(Work item):
Print out the data that follows exactly, character for character, apart from the pictures.

Data items
┄┄┄┄┄┄┄┄┄┄

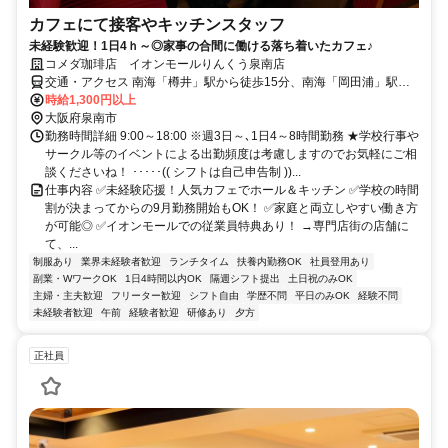
カフェにて接客やキッチンスタッフ
未経験歓迎！1日4ｈ～◎家事の合間に働ける落ち着いたカフェ♪
コメダ珈琲店 イオンモールりんくう泉南店
交通・アクセス 南海「樽井」駅から徒歩15分、南海「岡田浦」駅か
ら徒歩19分
時給1,300円以上
大阪府泉南市
勤務時間詳細 9:00～18:00 ※週3日～､1日4～8時間勤務 ★学校行事や
サークル等のイベントによる出勤頻度は考慮しますのでお気軽にご相
談くださいね！ ･････(( シフトは自己申告制 ))...
仕事内容 ✅未経験応援！人気カフェでホール＆キッチン ✅学校の時間
割が決まってからの9月勤務開始もOK！ ✅家庭と両立しやすい働き方
が可能◎ ✅イオンモールでの従業員特典あり！ →専門店街の店舗に
て、...
制服あり
業界未経験者歓迎
ランチタイム
扶養内勤務OK
社員登用あり
副業・WワークOK
1日4時間以内OK
隔週シフト提出
土日祝のみOK
主婦・主夫歓迎
フリーター歓迎
シフト自由
学歴不問
平日のみOK
経験不問
未経験者歓迎
午前
経験者歓迎
研修あり
夕方
正社員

┄┄┄┄┄┄┄┄┄┄

(Written reply):
カフェにて接客やキッチンスタッフ
未経験歓迎！1日4ｈ～◎家事の合間に働ける落ち着いたカフェ♪
コメダ珈琲店 イオンモールりんくう泉南店
交通・アクセス 南海「樽井」駅から徒歩15分、南海「岡田浦」駅か
ら徒歩19分
時給1,300円以上
大阪府泉南市
勤務時間詳細 9:00～18:00 ※週3日～､1日4～8時間勤務 ★学校行事や
サークル等のイベントによる出勤頻度は考慮しますのでお気軽にご相
談くださいね！ ･････(( シフトは自己申告制 ))...
仕事内容 ✅未経験応援！人気カフェでホール＆キッチン ✅学校の時間
割が決まってからの9月勤務開始もOK！ ✅家庭と両立しやすい働き方
が可能◎ ✅イオンモールでの従業員特典あり！ →専門店街の店舗に
て、...
制服あり
業界未経験者歓迎
ランチタイム
扶養内勤務OK
社員登用あり
副業・WワークOK
1日4時間以内OK
隔週シフト提出
土日祝のみOK
主婦・主夫歓迎
フリーター歓迎
シフト自由
学歴不問
平日のみOK
経験不問
未経験者歓迎
午前
経験者歓迎
研修あり
夕方
正社員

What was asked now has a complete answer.